Your assignment =
From the line containing "هزینه اقامت در" to the end of the records, print every line exactly, both ends included, and leave out the pictures.

Material shown =
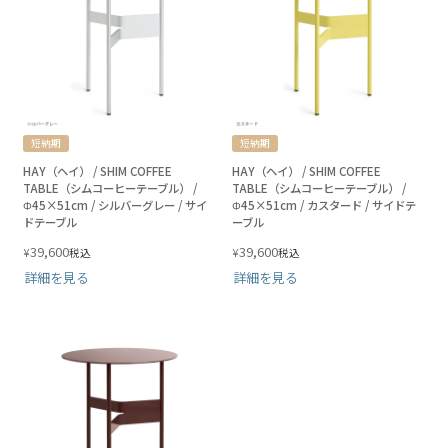
短納期
短納期
HAY（ヘイ） / SHIM COFFEE
HAY（ヘイ） / SHIM COFFEE
TABLE（シムコーヒーテーブル） /
TABLE（シムコーヒーテーブル） /
Φ45×51cm / シルバーグレー / サイ
Φ45×51cm / カスタード / サイドテ
ドテーブル
ーブル
39,600
39,600
¥
¥
税込
税込
詳細を見る
詳細を見る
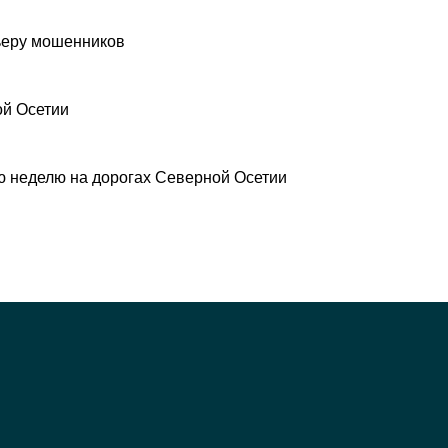
рьеру мошенников
ой Осетии
 неделю на дорогах Северной Осетии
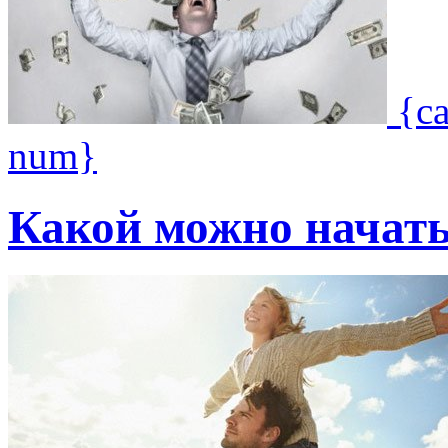
{c
num}
Какой можно начать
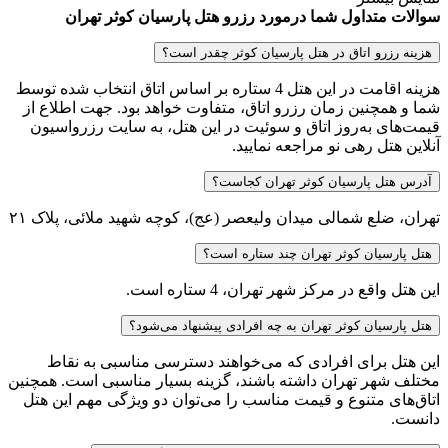
سوالات متداول شما درمورد رزرو هتل پارسیان کوثر تهران
هزینه رزرو اتاق در هتل پارسیان کوثر چقدر است؟
هزینه اقامت در این هتل 4 ستاره بر اساس اتاق انتخاب شده توسط
شما و همچنین زمان رزرو اتاق، متفاوت خواهد بود. جهت اطلاع از
قیمت‌های به‌روز اتاق و سوئیت در این هتل، به سایت رزرواسیون
آنلاین هتل رهی نو مراجعه نمایید.
آدرس هتل پارسیان کوثر تهران کجاست؟
تهران، ضلع شمالی میدان ولیعصر (عج)، کوچه شهید ملائی، پلاک ۲۱
هتل پارسیان کوثر تهران چند ستاره است؟
این هتل واقع در مرکز شهر تهران، 4 ستاره است.
هتل پارسیان کوثر تهران به چه افرادی پیشنهاد می‌شود؟
این هتل برای افرادی که می‌خواهند دسترسی مناسبی به نقاط
مختلف شهر تهران داشته باشند، گزینه بسیار مناسبی است. همچنین
اتاق‌های متنوع و قیمت مناسب را می‌توان دو ویژگی مهم این هتل
دانست.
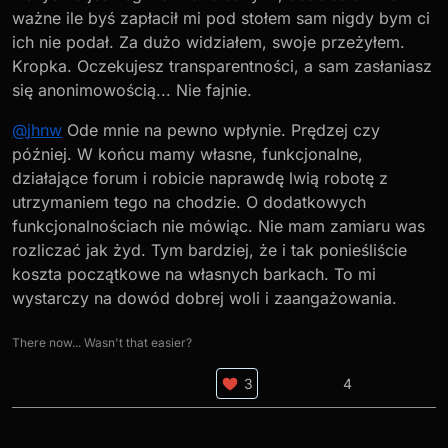
ważne ile byś zapłacił mi pod stołem sam nigdy bym ci
ich nie podał. Za dużo widziałem, swoje przeżyłem.
Kropka. Oczekujesz transparentności, a sam zasłaniasz
się anonimowością... Nie fajnie.
@
jhnw
Ode mnie na pewno wpłynie. Prędzej czy
później. W końcu mamy własne, funkcjonalne,
działające forum i robicie naprawdę lwią robotę z
utrzymaniem tego na chodzie. O dodatkowych
funkcjonalnościach nie mówiąc. Nie mam zamiaru was
rozliczać jak żyd. Tym bardziej, że i tak ponieśliście
koszta początkowe na własnych barkach. To mi
wystarczy na dowód dobrej woli i zaangażowania.
There now... Wasn't that easier?
4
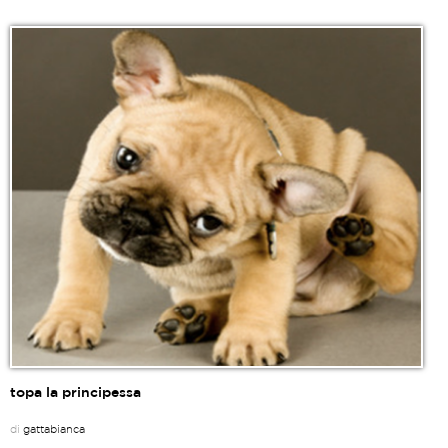
topa la principessa
di
gattabianca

Exercise output =
هزینه اقامت در این هتل 4 ستاره بر اساس اتاق انتخاب شده توسط
شما و همچنین زمان رزرو اتاق، متفاوت خواهد بود. جهت اطلاع از
قیمت‌های به‌روز اتاق و سوئیت در این هتل، به سایت رزرواسیون
آنلاین هتل رهی نو مراجعه نمایید.
آدرس هتل پارسیان کوثر تهران کجاست؟
تهران، ضلع شمالی میدان ولیعصر (عج)، کوچه شهید ملائی، پلاک ۲۱
هتل پارسیان کوثر تهران چند ستاره است؟
این هتل واقع در مرکز شهر تهران، 4 ستاره است.
هتل پارسیان کوثر تهران به چه افرادی پیشنهاد می‌شود؟
این هتل برای افرادی که می‌خواهند دسترسی مناسبی به نقاط
مختلف شهر تهران داشته باشند، گزینه بسیار مناسبی است. همچنین
اتاق‌های متنوع و قیمت مناسب را می‌توان دو ویژگی مهم این هتل
دانست.
ważne ile byś zapłacił mi pod stołem sam nigdy bym ci
ich nie podał. Za dużo widziałem, swoje przeżyłem.
Kropka. Oczekujesz transparentności, a sam zasłaniasz
się anonimowością... Nie fajnie.
@
jhnw
Ode mnie na pewno wpłynie. Prędzej czy
później. W końcu mamy własne, funkcjonalne,
działające forum i robicie naprawdę lwią robotę z
utrzymaniem tego na chodzie. O dodatkowych
funkcjonalnościach nie mówiąc. Nie mam zamiaru was
rozliczać jak żyd. Tym bardziej, że i tak ponieśliście
koszta początkowe na własnych barkach. To mi
wystarczy na dowód dobrej woli i zaangażowania.
There now... Wasn't that easier?
4
topa la principessa
di
gattabianca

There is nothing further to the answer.